From the Dec. 2010 Issue

For years now, I have been evangelizing the opportunities out there for Value Added Resellers (VARs) in the SMB market. But there is a big difference between a true “VAR” and an accountant/consultant who starts acting as a reseller or sales agent for software solutions. Unfortunately, a few high-profile reseller programs out there don’t seem to be working, and I think I know why. The issues go straight to the heart of how accountants have very different business models than traditional VARs.

As I watch and listen to the frustrations of software vendors throughout the SMB market that are building sales channels that focus on accountants as their rainmakers, I’m not surprised to find that things aren’t working so well. What does surprise me is the naiveté of most vendors when they approach accountants as a channel. Maybe the vendors will learn something by hearing me out on this.

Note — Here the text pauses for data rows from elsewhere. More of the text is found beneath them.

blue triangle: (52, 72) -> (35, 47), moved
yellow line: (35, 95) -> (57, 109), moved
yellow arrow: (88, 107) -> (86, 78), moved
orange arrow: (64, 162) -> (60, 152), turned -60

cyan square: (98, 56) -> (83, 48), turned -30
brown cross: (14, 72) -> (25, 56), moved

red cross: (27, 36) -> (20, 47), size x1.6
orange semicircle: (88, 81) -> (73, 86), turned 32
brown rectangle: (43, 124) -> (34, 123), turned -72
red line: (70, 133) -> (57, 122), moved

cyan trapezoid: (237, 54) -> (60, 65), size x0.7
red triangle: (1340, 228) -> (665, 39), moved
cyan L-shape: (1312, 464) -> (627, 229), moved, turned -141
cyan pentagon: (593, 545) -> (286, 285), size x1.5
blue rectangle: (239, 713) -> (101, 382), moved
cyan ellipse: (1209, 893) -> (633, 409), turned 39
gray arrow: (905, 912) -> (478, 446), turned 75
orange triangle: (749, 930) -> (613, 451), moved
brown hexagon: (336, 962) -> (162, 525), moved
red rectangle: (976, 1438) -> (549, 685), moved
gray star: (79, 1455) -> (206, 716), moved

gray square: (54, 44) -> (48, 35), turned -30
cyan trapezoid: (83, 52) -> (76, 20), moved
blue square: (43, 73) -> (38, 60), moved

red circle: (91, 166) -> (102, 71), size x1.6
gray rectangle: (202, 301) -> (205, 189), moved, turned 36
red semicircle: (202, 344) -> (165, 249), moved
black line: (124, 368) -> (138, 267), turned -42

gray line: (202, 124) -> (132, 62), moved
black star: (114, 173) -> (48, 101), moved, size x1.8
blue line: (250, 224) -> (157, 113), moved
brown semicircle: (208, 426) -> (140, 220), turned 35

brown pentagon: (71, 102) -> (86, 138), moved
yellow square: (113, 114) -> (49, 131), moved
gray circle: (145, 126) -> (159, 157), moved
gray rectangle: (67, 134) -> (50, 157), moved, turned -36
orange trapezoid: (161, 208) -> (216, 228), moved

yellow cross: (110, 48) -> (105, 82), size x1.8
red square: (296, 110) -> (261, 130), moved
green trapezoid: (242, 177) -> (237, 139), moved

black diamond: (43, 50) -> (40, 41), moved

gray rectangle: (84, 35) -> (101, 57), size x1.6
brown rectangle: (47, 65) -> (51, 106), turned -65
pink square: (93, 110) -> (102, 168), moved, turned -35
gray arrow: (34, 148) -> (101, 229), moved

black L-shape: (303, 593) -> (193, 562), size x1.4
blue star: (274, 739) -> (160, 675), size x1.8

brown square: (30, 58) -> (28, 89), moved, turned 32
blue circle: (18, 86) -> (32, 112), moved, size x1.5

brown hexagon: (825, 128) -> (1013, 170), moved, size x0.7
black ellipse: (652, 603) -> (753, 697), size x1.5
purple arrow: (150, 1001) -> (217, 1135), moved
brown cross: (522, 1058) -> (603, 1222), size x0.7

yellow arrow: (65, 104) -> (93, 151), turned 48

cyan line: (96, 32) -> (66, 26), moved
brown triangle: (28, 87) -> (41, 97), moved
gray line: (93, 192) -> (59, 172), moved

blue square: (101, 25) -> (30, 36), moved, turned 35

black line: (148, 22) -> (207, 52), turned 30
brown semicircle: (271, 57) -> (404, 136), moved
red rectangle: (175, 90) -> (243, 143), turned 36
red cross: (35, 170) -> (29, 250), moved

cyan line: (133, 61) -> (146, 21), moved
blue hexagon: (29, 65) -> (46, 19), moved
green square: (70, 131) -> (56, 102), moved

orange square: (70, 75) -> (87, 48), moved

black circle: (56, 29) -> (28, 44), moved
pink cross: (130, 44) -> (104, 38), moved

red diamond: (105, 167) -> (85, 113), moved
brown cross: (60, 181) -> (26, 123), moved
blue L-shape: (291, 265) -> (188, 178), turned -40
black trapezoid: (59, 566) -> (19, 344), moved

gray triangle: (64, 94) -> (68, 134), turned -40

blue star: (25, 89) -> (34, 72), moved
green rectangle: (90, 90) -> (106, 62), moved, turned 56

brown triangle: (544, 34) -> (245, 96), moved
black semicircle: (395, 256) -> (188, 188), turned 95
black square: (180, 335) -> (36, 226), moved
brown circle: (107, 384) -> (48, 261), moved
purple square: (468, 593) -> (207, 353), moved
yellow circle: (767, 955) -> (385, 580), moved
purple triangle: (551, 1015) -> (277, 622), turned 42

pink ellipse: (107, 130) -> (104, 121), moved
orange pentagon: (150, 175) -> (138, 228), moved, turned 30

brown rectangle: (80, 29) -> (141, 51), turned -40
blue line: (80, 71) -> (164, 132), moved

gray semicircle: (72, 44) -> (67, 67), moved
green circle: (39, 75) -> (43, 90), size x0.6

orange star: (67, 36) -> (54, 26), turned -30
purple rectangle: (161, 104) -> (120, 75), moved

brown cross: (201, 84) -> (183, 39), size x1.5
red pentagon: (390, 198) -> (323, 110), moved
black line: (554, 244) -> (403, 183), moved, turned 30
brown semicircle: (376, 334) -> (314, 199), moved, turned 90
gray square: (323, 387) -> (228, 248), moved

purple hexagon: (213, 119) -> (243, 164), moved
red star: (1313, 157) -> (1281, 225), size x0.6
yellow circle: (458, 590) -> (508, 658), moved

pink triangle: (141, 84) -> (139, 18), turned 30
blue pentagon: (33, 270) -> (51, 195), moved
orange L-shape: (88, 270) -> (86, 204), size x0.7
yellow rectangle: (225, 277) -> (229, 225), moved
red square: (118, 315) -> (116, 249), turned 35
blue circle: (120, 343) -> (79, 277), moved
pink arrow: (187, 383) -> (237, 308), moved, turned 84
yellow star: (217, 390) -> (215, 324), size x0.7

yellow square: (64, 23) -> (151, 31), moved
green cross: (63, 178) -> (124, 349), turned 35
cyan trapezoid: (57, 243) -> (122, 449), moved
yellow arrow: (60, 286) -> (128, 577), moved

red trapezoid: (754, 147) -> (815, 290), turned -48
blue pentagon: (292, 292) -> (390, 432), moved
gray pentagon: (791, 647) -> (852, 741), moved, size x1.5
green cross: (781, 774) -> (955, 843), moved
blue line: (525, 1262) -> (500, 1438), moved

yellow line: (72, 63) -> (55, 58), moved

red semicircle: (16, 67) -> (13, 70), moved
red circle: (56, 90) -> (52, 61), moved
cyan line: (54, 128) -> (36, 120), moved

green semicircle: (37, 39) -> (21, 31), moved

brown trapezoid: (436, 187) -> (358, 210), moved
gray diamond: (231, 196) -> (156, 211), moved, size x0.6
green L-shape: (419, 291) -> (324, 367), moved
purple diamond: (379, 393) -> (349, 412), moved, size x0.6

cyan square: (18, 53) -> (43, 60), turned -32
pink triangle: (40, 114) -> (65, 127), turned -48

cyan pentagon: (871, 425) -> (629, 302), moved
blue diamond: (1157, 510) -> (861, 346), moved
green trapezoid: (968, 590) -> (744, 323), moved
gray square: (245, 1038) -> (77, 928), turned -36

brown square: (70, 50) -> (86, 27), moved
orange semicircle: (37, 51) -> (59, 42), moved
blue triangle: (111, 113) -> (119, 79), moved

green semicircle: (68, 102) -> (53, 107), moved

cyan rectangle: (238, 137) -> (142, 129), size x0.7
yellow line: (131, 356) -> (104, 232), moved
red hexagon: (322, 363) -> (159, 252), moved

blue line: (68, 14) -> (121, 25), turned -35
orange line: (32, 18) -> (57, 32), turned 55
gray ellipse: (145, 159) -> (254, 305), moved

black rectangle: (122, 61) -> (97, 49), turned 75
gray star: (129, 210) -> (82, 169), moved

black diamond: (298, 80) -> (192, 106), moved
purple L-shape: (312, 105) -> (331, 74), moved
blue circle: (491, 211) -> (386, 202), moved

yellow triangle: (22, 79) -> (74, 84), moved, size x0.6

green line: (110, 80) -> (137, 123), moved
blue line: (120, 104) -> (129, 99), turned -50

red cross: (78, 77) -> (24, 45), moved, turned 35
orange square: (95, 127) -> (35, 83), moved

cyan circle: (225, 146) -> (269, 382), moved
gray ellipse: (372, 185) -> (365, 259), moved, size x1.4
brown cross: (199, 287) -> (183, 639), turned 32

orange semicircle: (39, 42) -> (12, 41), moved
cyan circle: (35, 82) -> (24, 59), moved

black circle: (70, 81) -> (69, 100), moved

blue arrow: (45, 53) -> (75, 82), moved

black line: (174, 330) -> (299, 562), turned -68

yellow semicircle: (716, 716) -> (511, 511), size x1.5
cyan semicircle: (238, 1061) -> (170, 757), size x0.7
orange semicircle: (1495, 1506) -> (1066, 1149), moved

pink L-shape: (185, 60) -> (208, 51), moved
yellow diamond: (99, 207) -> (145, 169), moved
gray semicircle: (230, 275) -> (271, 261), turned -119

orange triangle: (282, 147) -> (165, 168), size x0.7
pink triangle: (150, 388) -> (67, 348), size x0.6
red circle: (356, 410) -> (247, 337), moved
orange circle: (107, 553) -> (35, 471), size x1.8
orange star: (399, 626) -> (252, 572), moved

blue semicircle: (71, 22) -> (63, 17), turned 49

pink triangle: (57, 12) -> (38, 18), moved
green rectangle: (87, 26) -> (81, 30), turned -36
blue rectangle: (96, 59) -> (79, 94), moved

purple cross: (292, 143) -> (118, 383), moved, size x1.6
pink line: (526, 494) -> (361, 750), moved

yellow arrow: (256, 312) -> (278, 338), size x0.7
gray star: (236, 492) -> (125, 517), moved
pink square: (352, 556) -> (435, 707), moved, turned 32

The term VAR means that you add value to the solution you are selling. Usually, that means you’re developing some type of software add-on or customization service that puts the packaged solution to use for your customers. In nearly all cases, true VARs do all of the selling and represent the “solution” as something they have created and/or modified, often with their own trademark or product name. Of course, they also talk about the underlying packaged software as the core of their product, but the key is that they’re customizing, selling, installing, configuring and consulting with the client to create a whole solution.

Contrast that with being a reseller who sells a packaged product, takes on a sales quota and is required to present the company line to generate sales volume, all so you can earn a sales commission. The reseller model may work for IT firms, but accountants are a special breed. Accountants have clients while resellers have prospects and customers. When you have a client, you have a fiduciary responsibility to serve the client’s business, not yourself, and not any vendor.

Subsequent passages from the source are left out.